Difference between plano-convex and biconvex lens

[klng]

Hi all,

I am implementing a lab activity for a 2 lens set-up that will serve as a simple telescope.

In the teacher's manual, it lists down 2 plano-convex lenses, with the 2 curved surfaces facing each other. The plane faces will respectively face the light source and the observer's eye.

A simple net search shows that regardless of which side (i.e. plane or curved) of the planoconvex lens is facing the light source, the point of convergence of the light rays will be the same on the opposite side of the lens.

Which then begs the following 2 questions, what then is the key difference(s) between a plano-convex lens and a biconvex lens? Will my 'telescope' fail to work if i use 2 biconvex lens instead?

Thanks in advance. Physics Forums rock!

 

[Lambduh]

It won't matter at all. For a set up like a simple telescope all that matters are the focal lengths of the lenses.

There shouldn't be much of a difference at all.

 

[Redbelly98]

Biconvex lenses will be worse than plano-convex in terms of spherical aberrations.

Using two plano-convex lenses, with the plane surfaces facing each other, would minimize spherical aberrations in a telescope. It seems the teacher's manual got it wrong, or the author was not considering aberrations when they made the telescope diagram.

 

[Andy Resnick]

Redbelly98's correct- the idea is to have each surface participate equally in the optical power of the combined instrument. For example, using a plano-convex singlet to expand and collimate a light coming out of a pinhole (a spatial filter), putting the plane side facing the collimated beam side will result in considerably more spherical aberration than placing the plane side towards the pinhole- in the first situation, the plae surface contributes zero optical power, while in the second it contributes power.

 

[klng]

Thanks a lot to all those who have applied. This forum is a great resource haven.

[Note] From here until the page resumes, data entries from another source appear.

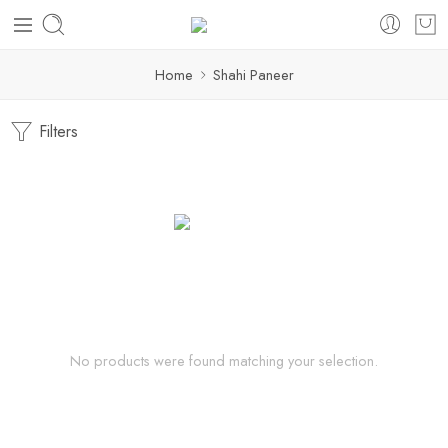
Home
Shahi Paneer
Filters
No products were found matching your selection.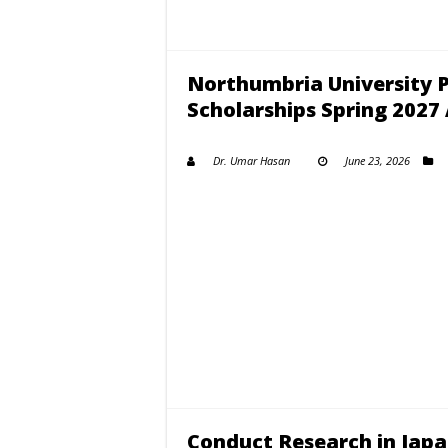
Northumbria University 
Scholarships Spring 202
Dr. Umar Hasan
June 23, 2026
Conduct Research in Jap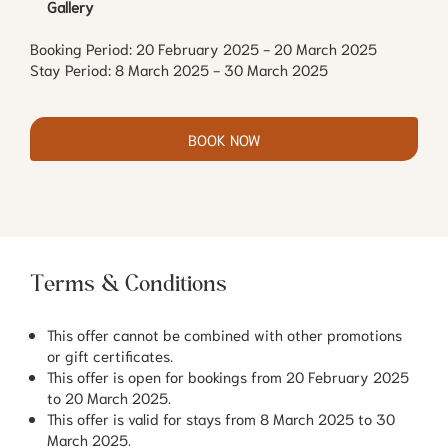
Gallery
Booking Period: 20 February 2025 - 20 March 2025
Stay Period: 8 March 2025 - 30 March 2025
BOOK NOW
Terms & Conditions
This offer cannot be combined with other promotions
or gift certificates.
This offer is open for bookings from 20 February 2025
to 20 March 2025.
This offer is valid for stays from 8 March 2025 to 30
March 2025.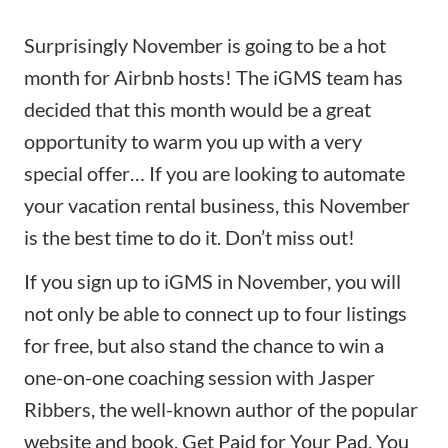
Surprisingly November is going to be a hot
month for Airbnb hosts! The iGMS team has
decided that this month would be a great
opportunity to warm you up with a very
special offer… If you are looking to automate
your vacation rental business, this November
is the best time to do it. Don’t miss out!
If you
sign up to iGMS
in November, you will
not only be able to connect up to four listings
for free, but also stand the chance to win a
one-on-one coaching session with Jasper
Ribbers, the well-known author of the popular
website and book, Get Paid for Your Pad. You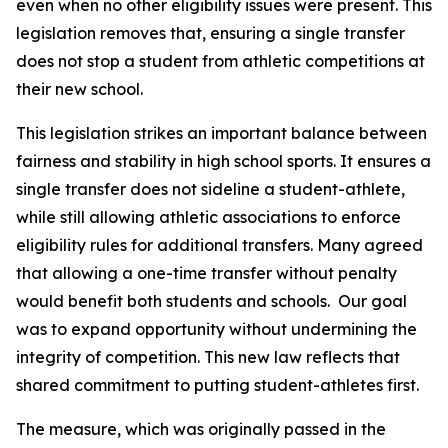
even when no other eligibility issues were present. This 
legislation removes that, ensuring a single transfer 
does not stop a student from athletic competitions at 
their new school.
This legislation strikes an important balance between 
fairness and stability in high school sports. It ensures a 
single transfer does not sideline a student-athlete, 
while still allowing athletic associations to enforce 
eligibility rules for additional transfers. Many agreed 
that allowing a one-time transfer without penalty 
would benefit both students and schools.  Our goal 
was to expand opportunity without undermining the 
integrity of competition. This new law reflects that 
shared commitment to putting student-athletes first.
The measure, which was originally passed in the 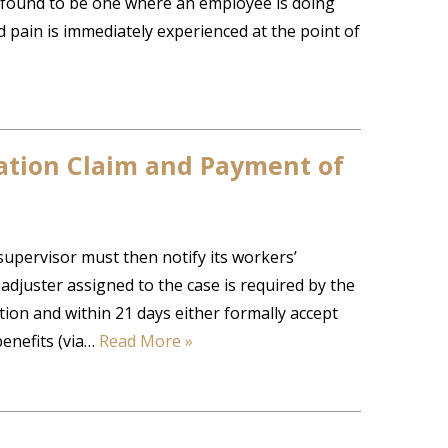
n found to be one where an employee is doing
d pain is immediately experienced at the point of
ation Claim and Payment of
 supervisor must then notify its workers’
djuster assigned to the case is required by the
ion and within 21 days either formally accept
benefits (via…
Read More »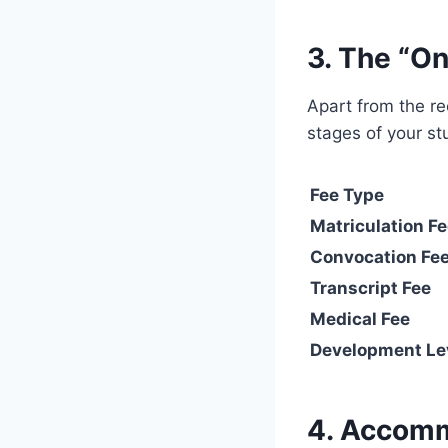
3. The “On
Apart from the rec
stages of your st
Fee Type
Matriculation F
Convocation Fe
Transcript Fee
Medical Fee
Development Le
4. Accomm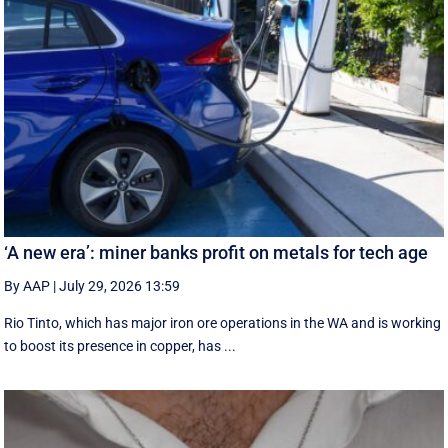
‘A new era’: miner banks profit on metals for tech age
By AAP
|
July 29, 2026 13:59
Rio Tinto, which has major iron ore operations in the WA and is working
to boost its presence in copper, has ...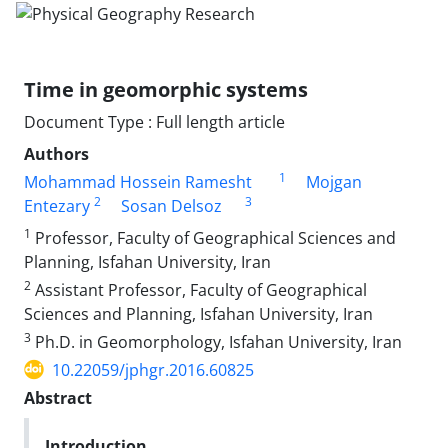
Time in geomorphic systems
Document Type : Full length article
Authors
1
Mohammad Hossein Ramesht
Mojgan
2
3
Entezary
Sosan Delsoz
1
Professor, Faculty of Geographical Sciences and
Planning, Isfahan University, Iran
2
Assistant Professor, Faculty of Geographical
Sciences and Planning, Isfahan University, Iran
3
Ph.D. in Geomorphology, Isfahan University, Iran
10.22059/jphgr.2016.60825
Abstract
Introduction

So to conclude, a better way to have a better telescope will be to have the 2 plane surfaces facing each other. The curved surfaces will then face the light source and the observer's eye respectively. Is this the right conclusion?

 

[Redbelly98]

Yes, that's right.

 

[Artie84]

What's written here is correct in many cases, but it is dependent on what your application is:

1. If your 'telescope' is for imaging distant objects:

In this case the object is near infinity and the incoming field can be considered nearly collimated. Plano-convex lenses are best, with flat surfaces facing the inside of the telescope. The goal is to have both sides of the lens active in deviating the light direction.

2. If your 'telescope' is being used for image relay of small, nearby objects about a focal distance away from the lenses:

Plano-convex is fine, but the flat surfaces should now be facing outward. If the magnification of this image relay system is close to 1:1, then the use of biconvex lenses will eliminate most abberation. If the magnification is far from 1:1, then biconvex lenses will make things worse.

In any case, orientation and use of plano-convex vs. biconvex lenses won't matter terribly much. You will still form a fine image so long as the lenses are the correct distance apart. These details only affect small distortions in the image.

 

[udayag]

hi to alll

I am new to this forum. I have small doubt regarding converging light beam. I have highly diverge light beam of diameter of 1cm. I want to focus or converge the light beam with the distance of 20cm.How can i achieve maximum focus without much loss? which type of lens shall i use?.

I planned to use of planoconvex lens. expecting the your earliest response guys

Thank you for your attention

 

[Artie84]

Hi Udayag,

This is probably not the right thread for your question, but I'll try to answer it anyway.

First, your question is not very clear. My guess is that you are trying to focus a large diverging beam, and you want the focus to be 20cm away from your lens.

If you are focusing a collimated beam, this is easy: Just use a 20cm focal length lens.

If you are focusing a diverging beam, it is more difficult. If you know where the previous focus is, you can use the lens equation, $$/frac{1}{f}=/frac{1}{d_o}+/frac{1}{d_i}$$ to determine the focal length. If not, you can try trial and error.

The most typical way to focus a diverging beam is in a "4-f system", meaning four focal lengths. This actually uses two lenses. The first lens collimates the diverging beam, and the second focuses it. This is used for systems where it is important to preserve the wavefront shape across distances. If your beam is a simple gaussian beam (the standard output of most solid-state lasers), you don't need to worry about the 4-f configuration.

Either way, to minimize loss you need to make sure you have an appropriate coating on your lens. An uncoated lens will typically give you 8% loss (a 4% reflection on both the front and back surfaces). It is standard to sell lenses with broadband coatings that reduce loss to less than 1% over a range of wavelengths.